Mas, o que buscam essas pessoas olhando para o céu? que dádivas das nuvens esperam? No frio inverno que os acomete há uma esperança maior que a necessidade do calor de uma lareira, eles esperam há anos a vinda do que anuncia a torre, o que quer que seja que ela invoque. Os anos de frio fez com que os moradores dessa cidade esperassem o sol, o calor, a salvação; outros esperam o alimento para nutrirem a si mesmos e a seus filhos, pois o inverno impossibilitava o plantio; outros esperam a alegria dos bardos cancioneiros, que transformaria dias apáticos e eternamente imóveis em momentos dançantes. Todavia o sino dourado no topo da torre apenas ecoa por entre as nuvens e cessa o seu badalar diariamente, sem que nada aconteça, frustrando o coração dos que esperam.
O sopro frio do vento se intensifica, as pessoas novamente arrastam seus pés para dentro de suas casas, cobrem os rostos, apertam os olhos para livrarem-se da visão enevoada. Inevitável. Somente o fechar das portas conteve o gelo do chão e dos ares. De dentro dos lares ouve-se apenas os pássaros cantando belos hinos ao Pai de todas as criaturas de dentro da torre esguia, quebrando o imperial silêncio que a desesperança transformou em tristeza.
Do céu vem luz e graça, frio e água, a natureza não necessita de um anuncio para se alegrar, ela é o anuncio, mas a névoa nos olhos dos homens é espessa, os faz ranger os dentes, e para eles a cantata das aves soa como um réquiem, a luz do céu apenas acentua a escuridão e o frio apaga o fogo, faz doer os ossos.
Essa névoa irremovível os faz depender apenas do que ouvem, da notícia que o sino traz, mas a boa nova que nunca chega destrói a fé e joga um balde de água fria no amor. Pois nos olhos dos vivos só há obscuridade, inquietude, não há uma canção sequer que em seu passeio pelo éter não soe lúgubre, não há luz o suficiente para dissipar a neblina de seus olhos. Quando olham através das janelas de suas casas veem claramente apenas uma coisa, a aproximação do rei do terror, a morte que se intensifica com o frio e com a fome, e a cada passo dado por ela, o amor dá um passo na direção oposta. É por isso que dependem do som do sino, para sentirem algo além da morte que chega a passos largos.
É então que no centro da cidade branca, na hora do topo do sol, um grave e mórbido sino badala, ecoando um som escuro e soturno, fazendo tremular dos ossos ao coração com a baixeza de sua frequência. Não importa o que estejam fazendo os homens dessas ruas cândidas, não importa as dores no corpo, a fome, o frio, a morte que espreita, ao badalar do sino todos caminham, cavalgam, rastejam para contemplá-lo.
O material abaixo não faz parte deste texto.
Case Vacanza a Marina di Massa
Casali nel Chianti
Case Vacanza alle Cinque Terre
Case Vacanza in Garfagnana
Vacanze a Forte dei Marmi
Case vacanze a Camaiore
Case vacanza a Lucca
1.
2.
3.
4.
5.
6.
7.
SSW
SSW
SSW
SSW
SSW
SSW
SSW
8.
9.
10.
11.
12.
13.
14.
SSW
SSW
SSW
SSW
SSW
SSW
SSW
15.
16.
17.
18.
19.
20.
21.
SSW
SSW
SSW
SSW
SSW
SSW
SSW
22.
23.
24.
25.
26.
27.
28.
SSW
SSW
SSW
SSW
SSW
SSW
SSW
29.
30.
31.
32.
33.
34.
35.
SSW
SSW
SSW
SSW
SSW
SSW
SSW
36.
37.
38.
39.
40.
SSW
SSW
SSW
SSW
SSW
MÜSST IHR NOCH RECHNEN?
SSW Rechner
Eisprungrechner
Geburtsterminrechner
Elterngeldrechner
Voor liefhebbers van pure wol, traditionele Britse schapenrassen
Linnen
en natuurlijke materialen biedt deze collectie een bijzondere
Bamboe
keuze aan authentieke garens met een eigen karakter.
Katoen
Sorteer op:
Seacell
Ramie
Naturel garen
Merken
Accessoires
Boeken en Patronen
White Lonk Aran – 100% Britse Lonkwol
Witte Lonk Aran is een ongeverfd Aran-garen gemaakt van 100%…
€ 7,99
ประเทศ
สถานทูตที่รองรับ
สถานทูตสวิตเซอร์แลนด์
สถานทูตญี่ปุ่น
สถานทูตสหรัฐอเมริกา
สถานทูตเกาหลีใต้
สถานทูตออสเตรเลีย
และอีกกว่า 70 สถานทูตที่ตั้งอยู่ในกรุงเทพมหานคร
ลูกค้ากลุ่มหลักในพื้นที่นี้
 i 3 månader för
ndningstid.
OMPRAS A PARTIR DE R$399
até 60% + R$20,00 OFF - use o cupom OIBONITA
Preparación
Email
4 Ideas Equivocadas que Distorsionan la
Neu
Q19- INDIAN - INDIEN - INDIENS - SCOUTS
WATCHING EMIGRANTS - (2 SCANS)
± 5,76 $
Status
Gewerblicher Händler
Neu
Ajuntam-se aos pés da torre, atendem ao seu chamado, pois sabem que um sino que tine é um anúncio, beira um presságio, o som vazio do metal alimenta a chama da esperança em suas almas, e esse calor os mantém vivos. Pois há quem acredite, que seu ecoar proseia com os anjos nas mais altas línguas dos círculos celestiais, que os anjos ouvirão o clamor dessa pequena cidade e enviarão os oráculos do Santo Pai em seu resgate. Há quem creia que o tinir do velho sino invoca os homens das outras terras, das outras nações, para livrá-los da neve e da névoa, do terror do frio fim da morte. Mesmo sendo consumidos pela esperança enganosa que traz o sino oco, a esperança insiste em nascer todos os dias nos olhos penosos dos que clamam aos céus com gemidos aos pés da cama. Para eles em algum momento o som será um sinal verdadeiro, e sem avisos virá a salvação.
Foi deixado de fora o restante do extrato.